Murroe  (), officially spelled Moroe, is a village in County Limerick, Ireland.

Environs

Murroe is located in the north-eastern part of County Limerick, approximately 15 km from Limerick City and close to the County Tipperary border. Nearby towns include Cappamore and Newport. The village is located on the R506 road. It is surrounded by the Slieve Felim Mountains.

History
The first Roman Catholic church was erected in Murroe village around 1731. This was replaced by a second church on the main street in 1807. The parish priest in 1808 was Daniel O'Brien. This second church was described as by Samuel Lewis in 1837 “a large and handsome building”. The third and final church was erected in 1905. There were two fairs held in the village (in April and October) from at least 1825.

The village expanded in the late 1820s with the arrival of the Anglican Rev. Thomas P. Le Fanu (father of Sheridan Le Fanu) to the neighbouring parish of Abington and Sir Matthew Barrington (1788–1861), 2nd Barrington baronets of Limerick to Glenstal Castle. In 1828, Le Fanu and Matthew Barrington established a dispensary on the main street. In 1926, Glenstal Castle became Glenstal Abbey monastery and boarding school.

Murroe once had eight primary schools in the area.
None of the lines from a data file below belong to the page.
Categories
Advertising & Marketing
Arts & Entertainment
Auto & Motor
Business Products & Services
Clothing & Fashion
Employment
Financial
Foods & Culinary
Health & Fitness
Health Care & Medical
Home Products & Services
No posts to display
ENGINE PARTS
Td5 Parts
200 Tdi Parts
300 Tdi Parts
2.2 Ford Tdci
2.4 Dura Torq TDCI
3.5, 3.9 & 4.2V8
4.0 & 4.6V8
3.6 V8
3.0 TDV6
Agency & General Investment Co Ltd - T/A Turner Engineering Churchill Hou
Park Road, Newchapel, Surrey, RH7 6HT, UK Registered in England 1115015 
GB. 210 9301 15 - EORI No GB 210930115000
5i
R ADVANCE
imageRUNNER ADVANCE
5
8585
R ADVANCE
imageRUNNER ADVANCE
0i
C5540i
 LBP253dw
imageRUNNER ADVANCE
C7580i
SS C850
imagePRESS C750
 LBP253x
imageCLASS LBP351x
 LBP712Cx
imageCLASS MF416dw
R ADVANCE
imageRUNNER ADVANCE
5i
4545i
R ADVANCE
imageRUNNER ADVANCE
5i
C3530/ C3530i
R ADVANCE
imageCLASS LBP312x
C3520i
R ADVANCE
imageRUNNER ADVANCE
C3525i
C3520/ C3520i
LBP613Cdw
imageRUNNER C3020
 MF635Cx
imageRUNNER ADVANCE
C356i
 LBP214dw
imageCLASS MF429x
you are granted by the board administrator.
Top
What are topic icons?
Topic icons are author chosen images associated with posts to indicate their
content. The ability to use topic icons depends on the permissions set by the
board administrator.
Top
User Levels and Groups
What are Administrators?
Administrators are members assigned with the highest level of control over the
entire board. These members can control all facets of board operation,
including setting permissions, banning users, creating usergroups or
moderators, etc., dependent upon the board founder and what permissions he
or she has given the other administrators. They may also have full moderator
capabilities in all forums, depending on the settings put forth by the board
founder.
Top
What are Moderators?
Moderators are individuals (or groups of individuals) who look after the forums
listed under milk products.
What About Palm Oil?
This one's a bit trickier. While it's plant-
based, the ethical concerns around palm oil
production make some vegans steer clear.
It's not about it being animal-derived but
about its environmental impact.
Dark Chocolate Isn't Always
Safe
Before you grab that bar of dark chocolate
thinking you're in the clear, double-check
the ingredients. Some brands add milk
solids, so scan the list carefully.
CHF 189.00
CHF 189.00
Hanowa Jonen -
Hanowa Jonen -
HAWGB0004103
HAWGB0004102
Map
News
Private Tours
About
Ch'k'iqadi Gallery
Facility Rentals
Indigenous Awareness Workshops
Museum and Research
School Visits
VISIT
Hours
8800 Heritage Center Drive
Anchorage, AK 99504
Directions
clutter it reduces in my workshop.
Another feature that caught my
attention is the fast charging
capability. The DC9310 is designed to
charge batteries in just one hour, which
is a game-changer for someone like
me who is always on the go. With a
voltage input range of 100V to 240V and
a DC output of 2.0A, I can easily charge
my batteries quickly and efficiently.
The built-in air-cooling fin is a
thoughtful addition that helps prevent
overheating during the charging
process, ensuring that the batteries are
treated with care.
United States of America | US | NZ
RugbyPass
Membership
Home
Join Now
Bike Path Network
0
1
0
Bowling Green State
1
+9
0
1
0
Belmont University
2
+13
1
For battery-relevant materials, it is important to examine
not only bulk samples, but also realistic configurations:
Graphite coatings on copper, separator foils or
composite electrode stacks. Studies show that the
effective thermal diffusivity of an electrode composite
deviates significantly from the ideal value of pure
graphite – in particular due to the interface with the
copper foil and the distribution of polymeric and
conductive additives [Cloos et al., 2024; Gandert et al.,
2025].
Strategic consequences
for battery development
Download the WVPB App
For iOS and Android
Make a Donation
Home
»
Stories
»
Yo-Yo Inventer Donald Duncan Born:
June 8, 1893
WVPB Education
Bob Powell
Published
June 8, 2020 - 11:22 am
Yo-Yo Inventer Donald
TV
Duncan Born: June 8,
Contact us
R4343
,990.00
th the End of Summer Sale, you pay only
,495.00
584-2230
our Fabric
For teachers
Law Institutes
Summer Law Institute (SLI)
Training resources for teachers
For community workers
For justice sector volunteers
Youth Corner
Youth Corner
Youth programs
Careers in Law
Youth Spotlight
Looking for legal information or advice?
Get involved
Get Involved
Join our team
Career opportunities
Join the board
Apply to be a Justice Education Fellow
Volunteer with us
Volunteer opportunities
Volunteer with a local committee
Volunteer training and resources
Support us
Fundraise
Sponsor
Each of the schools, called Murroe, Clonkeen, Eyon, Kiskiquirk were split into a boys' and girls' school.

John Canon Hayes, founder of Muintir na Tíre, was born in Murroe in 1882. He was a priest of the Archdiocese of Cashel and Emly, ordained at the Irish College, Paris in 1913 and died at Bansha, County Tipperary, where he was the parish priest, in 1957.

Landmarks 
The village contains the Murroe Memorial Cross, a prominent War of Independence memorial in the form of a modern highly decorated Celtic high cross. It was erected in May 1923 to commemorate the men of the east Limerick and Mid Limerick brigades of the Irish Republican Army who lost their lives in the Irish War of Independence. It is believed to be one of the first such large scale memorials erected in the State after the war.  

Clonkeen Church was founded as a monastery c. AD 600, is located approximately 4.4 km (2.7 ml) west of the village

Murroe is also situated near an older monastic settlement of Abbey Owney and is home to a number of historical houses and buildings, such as Brittas Castle and Thomond Scout centre.

Amenities
The Slieve Felim Way, a  long-distance trail through the Slieve Felim and Silvermine Mountains has a trail-head in the village. It is designated as a National Waymarked Trail by the National Trails Office of the Irish Sports Council and is managed by Shannon Development and Coillte.

The gardens and lands of Glenstal monastery are accessible to the public.

The Clare Glens wooded area along the banks of the Clare River is located on the edge of the townland towards Newport.

Sporting and cultural organisations in Murroe include Murroe Boher Amateur Dramatic Society, the Marion Active Retirement Club, Mulcair Men's Shed, Glenstal walkers, Murroe AFC (situated in Tubber), Murroe/Boher GAA, and Murroe-Boher Scouts.